Sports venue in Norfolk, UK

The Walks is a football stadium in King's Lynn, Norfolk, England and the home of King's Lynn Town. King's Lynn Town took over the Walks ground from King's Lynn, who had played there since being formed in 1881 before being wound up in 2009.

== History ==
Canvas screens were erected around the ground in 1892 to prevent people watching matches without paying. In 1893 a match was played against Wisbech Town under electric lights. A stand was built in 1896, although it was demolished in 1905, replaced by a 500-seat wooden grandstand built at a cost of £250.

In the mid-1950s the Supporters Club installed terracing for 4,000 and 780 seats on the northern side of the pitch. In 1955 the wooden stand was sold to a company in Spalding and a new grandstand seating 1,400 with a terraced paddock holding 3,000 was built at a cost of £27,000 and opened by then FIFA President and FA Chairman Arthur Drewry on 18 August 1956.
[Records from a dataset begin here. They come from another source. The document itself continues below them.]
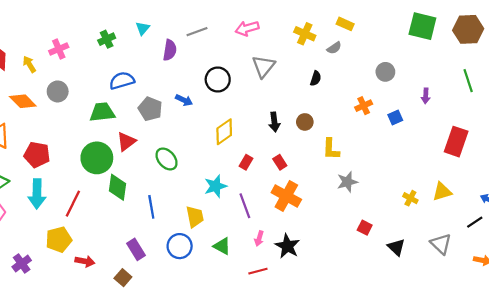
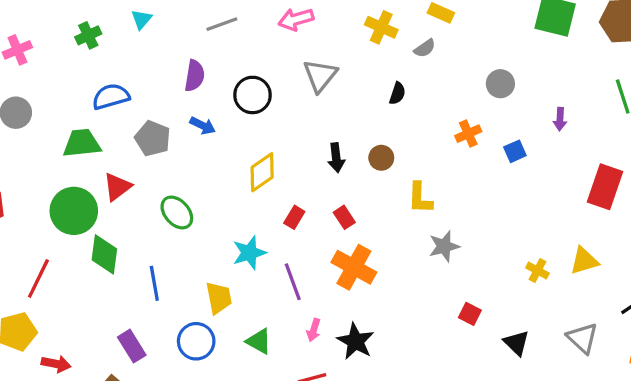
purple semicircle: (170, 50) -> (195, 76), moved

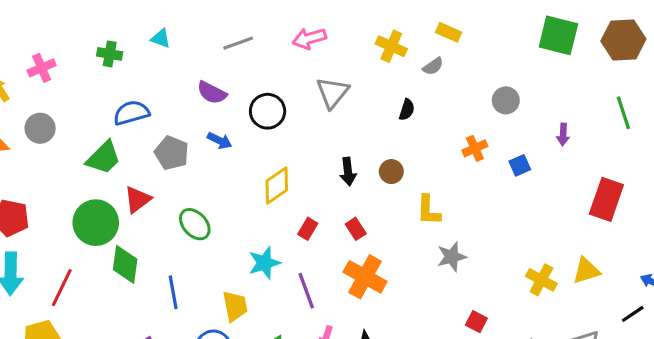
cyan triangle: (141, 19) -> (161, 38), turned -50
green cross: (88, 35) -> (110, 54), turned 35
purple semicircle: (195, 76) -> (212, 93), turned 108
green trapezoid: (82, 143) -> (103, 158), turned 141
yellow cross: (537, 270) -> (541, 280), size x1.4

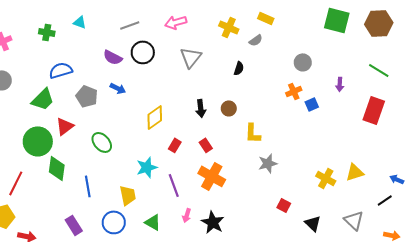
black circle: (268, 111) -> (143, 52), moved
green line: (623, 113) -> (379, 70), turned -40
orange cross: (475, 148) -> (294, 91), moved
red rectangle: (606, 199) -> (374, 110), moved

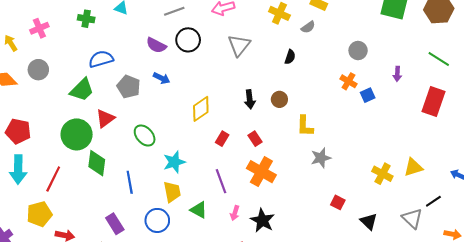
orange cross: (294, 91) -> (348, 81), turned -35
cyan star: (147, 167) -> (174, 162), moved
black line: (385, 200) -> (433, 201), moved
green triangle: (153, 222) -> (199, 210), moved

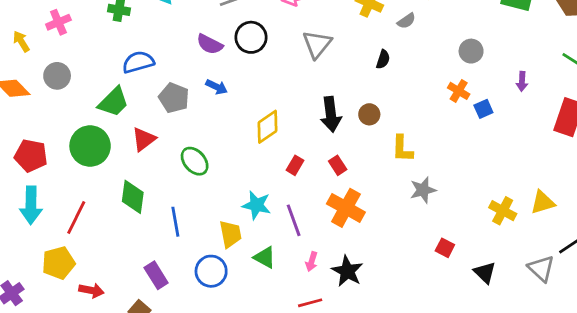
black arrow: (250, 99) -> (331, 114), size x1.4
green circle: (77, 134) -> (90, 146), moved
cyan star: (174, 162) -> (256, 205), moved, turned 30

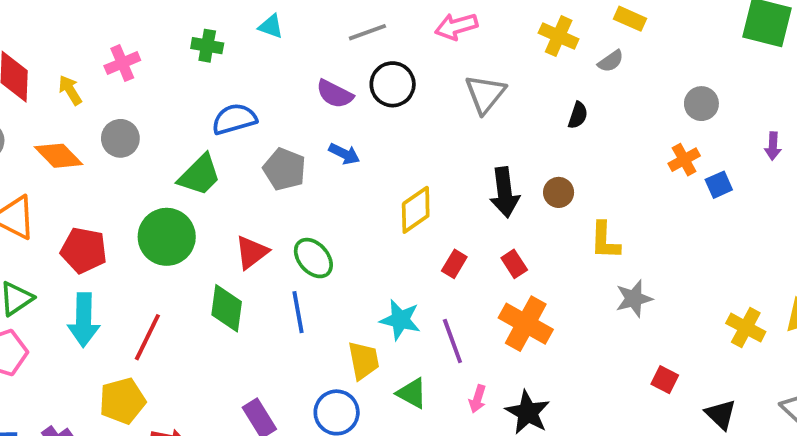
orange cross: (459, 91) -> (684, 160), turned 30
red triangle: (144, 139) -> (252, 252), moved
blue line: (175, 222) -> (298, 312), moved

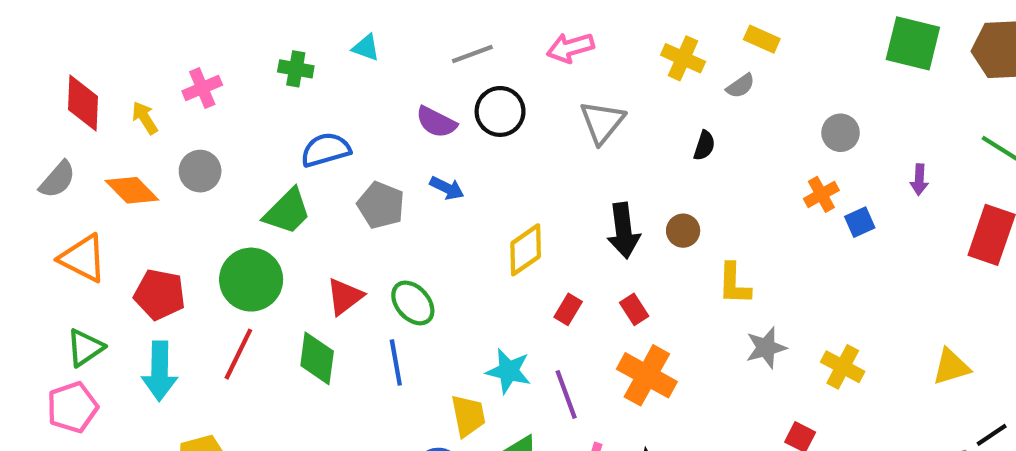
yellow cross: (746, 328) -> (843, 367), moved
red line: (147, 337) -> (238, 354), moved

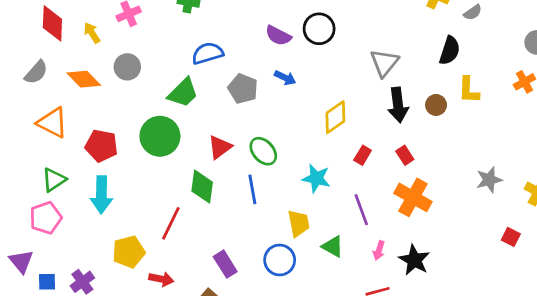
gray triangle: (602, 122) -> (384, 63), moved
black semicircle: (704, 146) -> (450, 51), size x1.5
yellow L-shape: (734, 284) -> (469, 90), moved
red line: (238, 354) -> (171, 223), moved
cyan star: (509, 371) -> (316, 178), moved

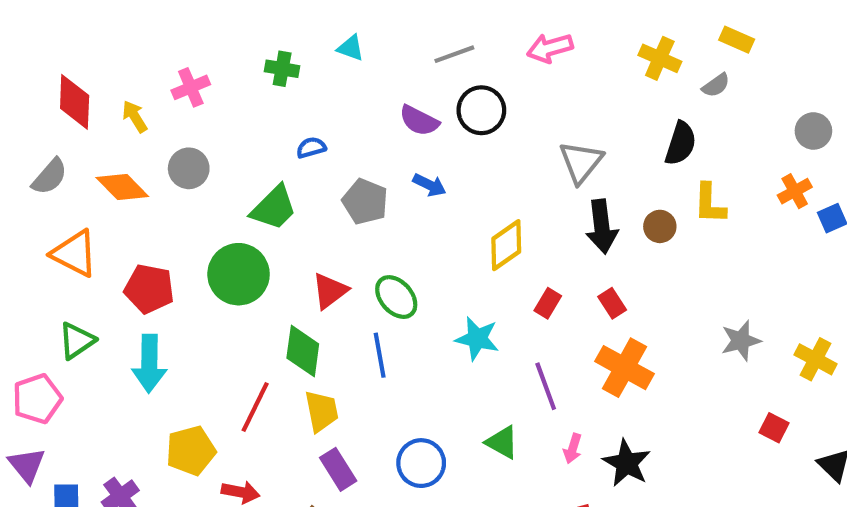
blue semicircle: (208, 53) -> (311, 148), size x0.6
pink pentagon: (46, 218) -> (37, 399), moved
yellow trapezoid: (299, 223) -> (322, 411), moved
Floodlights were installed in 1963 and used for the first time in a Culey Festival Cup match against Cambridge City on 25 September.

== Attendance ==
The ground currently has a capacity of 8,200 (1,200 seated) though the record attendance at the ground is 12,937, recorded when King's Lynn played Exeter City on 24 November 1951 in an FA Cup first round tie.

== See also ==
- The Walks, Premier urban park in King's Lynn.